The grant to WSU’s Harvest of Hope project is part of the DOE’s Gaining Early Awareness and Readiness for Undergraduate Program (GEAR UP).
Yolanda Flores–Niemann, WSU Tri–Cities Director of Latina/o Outreach Programs, said the project will serve middle and high school students in seven rural school districts along Washington state’s agricultural crescent in the lower southeast quadrant of the state.
WSU and its partners will provide a Web-based writing program, in school and after school tutoring, online assessment and specialized curricula and after-school learning opportunities. Flores–Niemann said they also will provide special outreach to migrants, including course tracking and semi-independent course curricular and parent outreach that includes activities, events, information and workgroups.

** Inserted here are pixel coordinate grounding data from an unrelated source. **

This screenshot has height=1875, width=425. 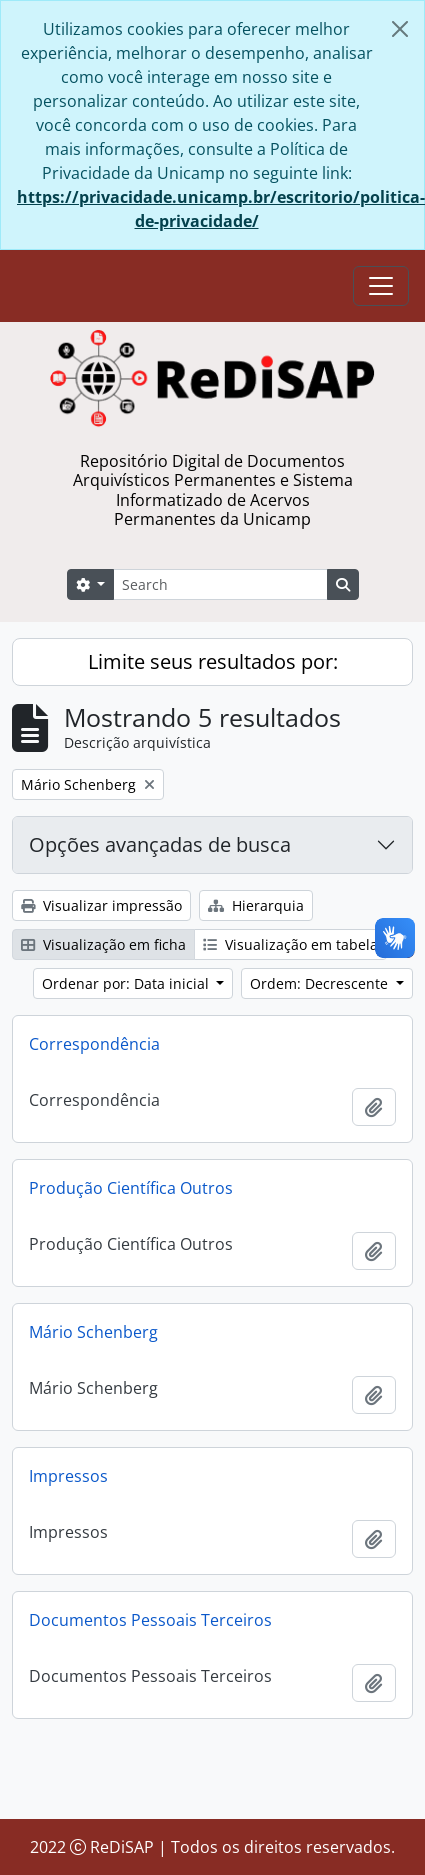 What do you see at coordinates (160, 844) in the screenshot?
I see `Opções avançadas de busca` at bounding box center [160, 844].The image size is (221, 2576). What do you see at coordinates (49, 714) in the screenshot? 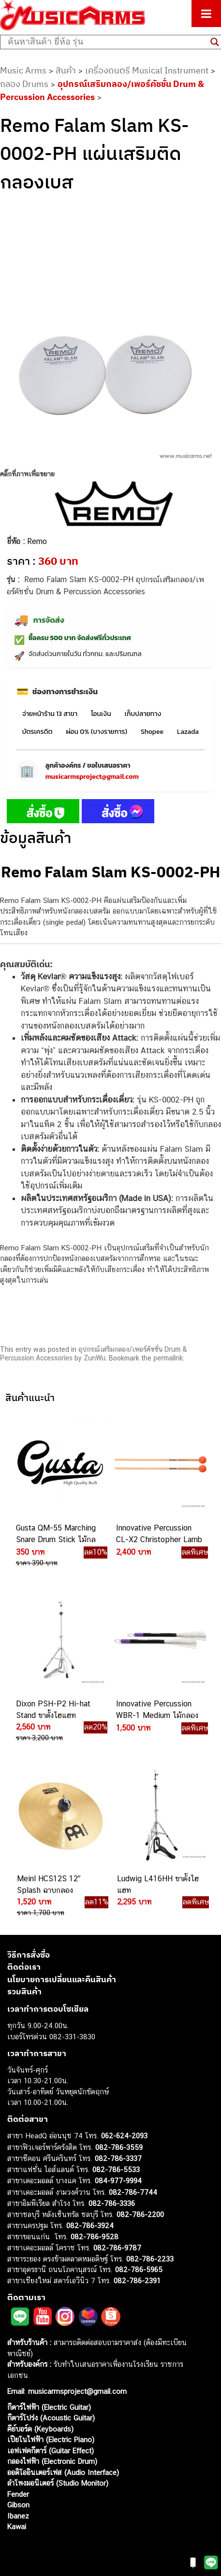
I see `จ่ายหน้าร้าน 13 สาขา` at bounding box center [49, 714].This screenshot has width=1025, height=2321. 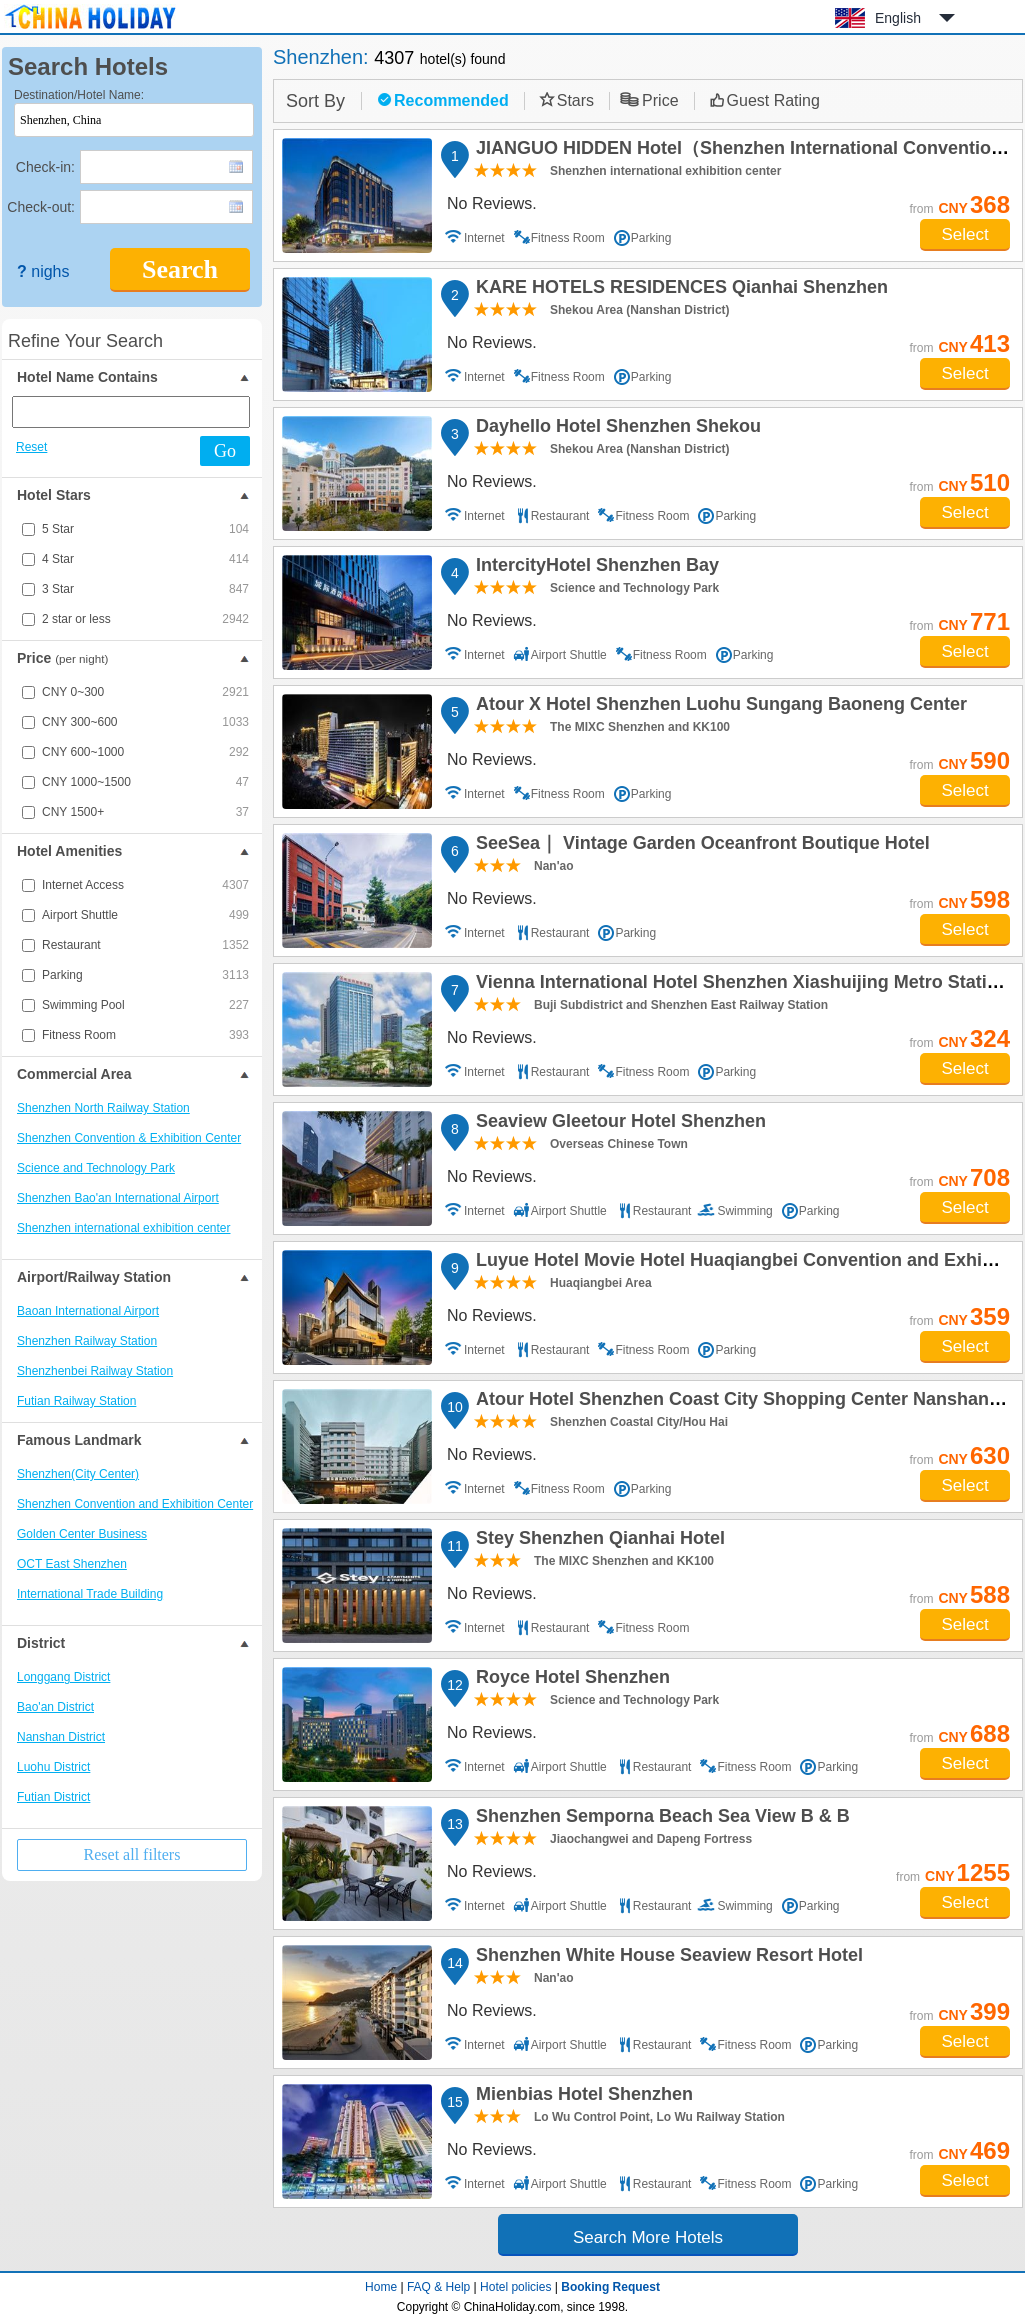 I want to click on Futian District, so click(x=53, y=1797).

WSU’s partners in the project include the school districts in Prescott, Touchet, Walla Walla, College Place, Moses Lake, Soap Lake and Warden, and Big Bend and Walla Walla community colleges. Collaborating on the effort will be the Columbia Basin Boys & Girls Club of Moses Lake, Broetje Orchards, the Northwest Learning and Achievement Group of Wapato, the American College Testing Program (ACT), the Strategic Learning Center and the state Office of Secondary Education for Migrant Youth.

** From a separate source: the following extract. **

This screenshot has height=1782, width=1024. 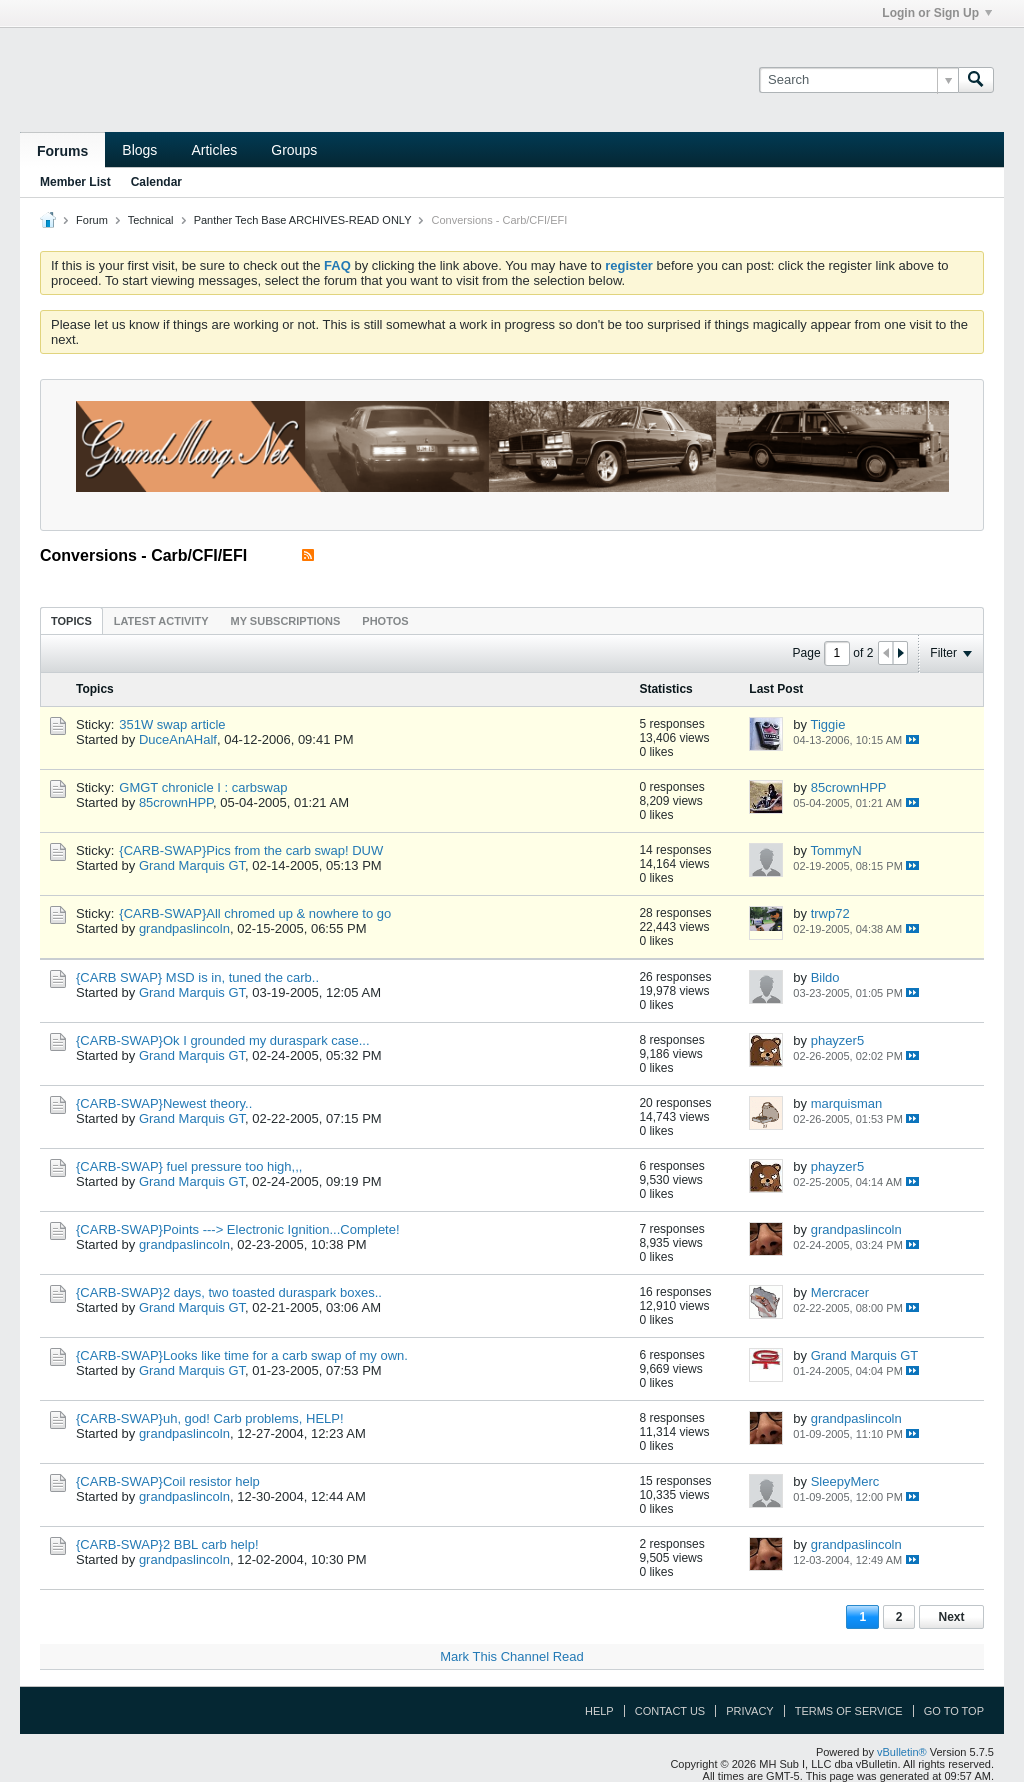 I want to click on {CARB-SWAP}uh, god! Carb problems, HELP!, so click(x=210, y=1418).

The Harvest of Hope project was announced at a Wednesday news conference on WSU’s Richland campus and U.S. Senator Patty Murray made remarks via video. “This program will help young people, who might not otherwise consider attending college, get the support and preparation they need,” she said. “GEAR-UP is an investment, not just in the future of these students, but also in the future of our country.”
“We can’t afford to let a generation of students miss out on a college education. It’s their best chance to get the skills they need to reach their full potential. Over the years, I’ve worked in the Senate to support GEAR-UP, and the Washington State University Harvest of Hope project is just the type of effort I had in mind,” Washington’s senior senator said.

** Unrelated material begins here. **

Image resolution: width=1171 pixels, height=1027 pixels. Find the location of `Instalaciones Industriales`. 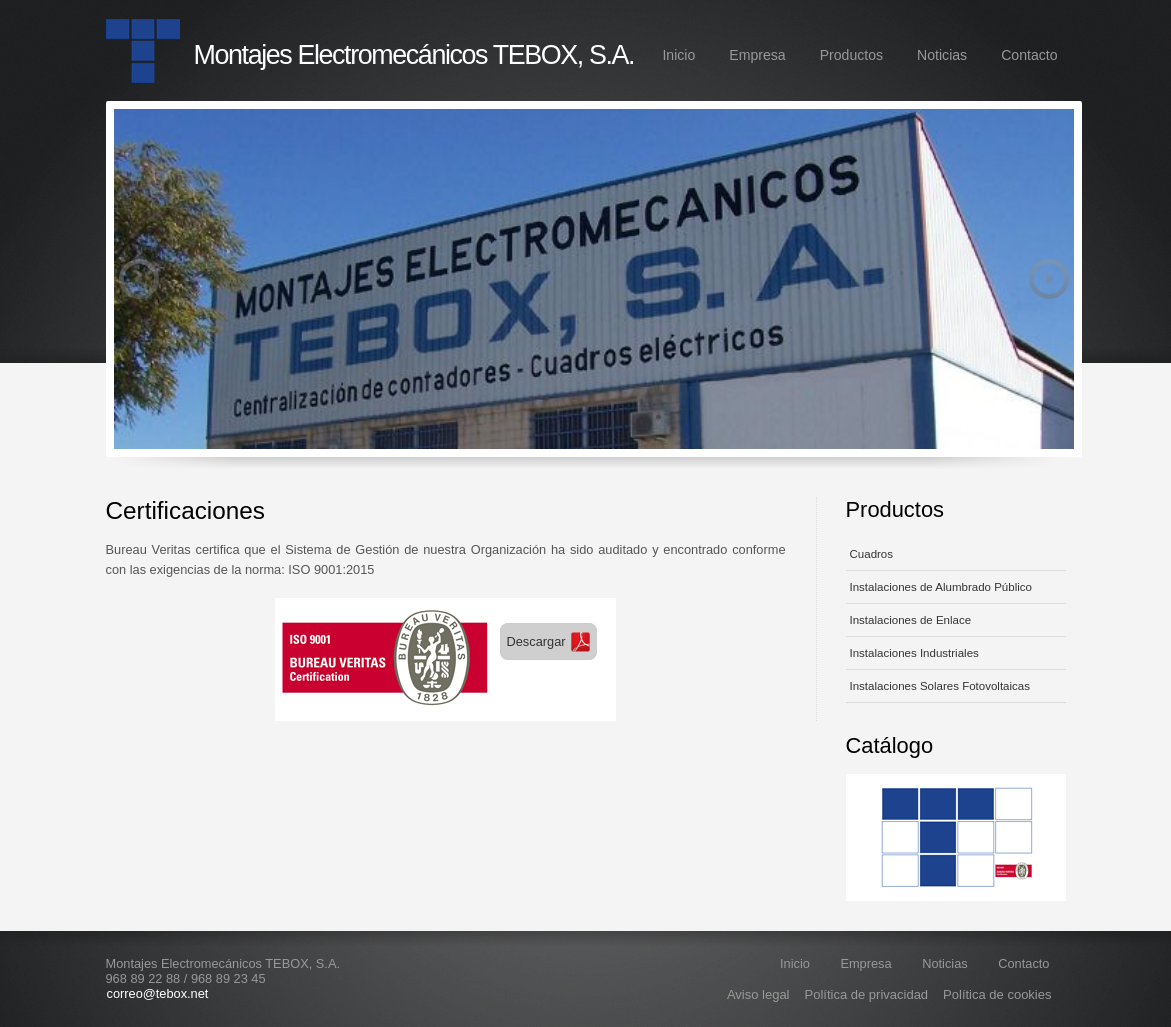

Instalaciones Industriales is located at coordinates (914, 653).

Harvest of Hope is expected to improve and accelerate students’ academic achievement so they are prepared to enter and succeed in postsecondary education, said Larry James, dean of the WSU Tri–Cities campus. “It will educate students and their parents about postsecondary education and help them learn to plan to participate in educational opportunities,” he said.
WSU units working on the project include the colleges of Education and Liberal Arts, Multicultural Student Services and WSU Summer Programs.
The project also hopes to improve the motivation and capacity of teachers to help diverse and economically deprived students achieve high-learning standards, said Alton Jamison, WSU’s associate vice president for educational development, who co-wrote the grant proposal for the Harvest of Hope project.
“Our aims include providing specially designed information workgroups on college. We’ll also provide campus visits and special event trips, college student tutors and mentors, summer camp programs and college outreach programs to the schools,” Jamison said. “Educators, too, will be offered in-school training workshops and professional development,” he said.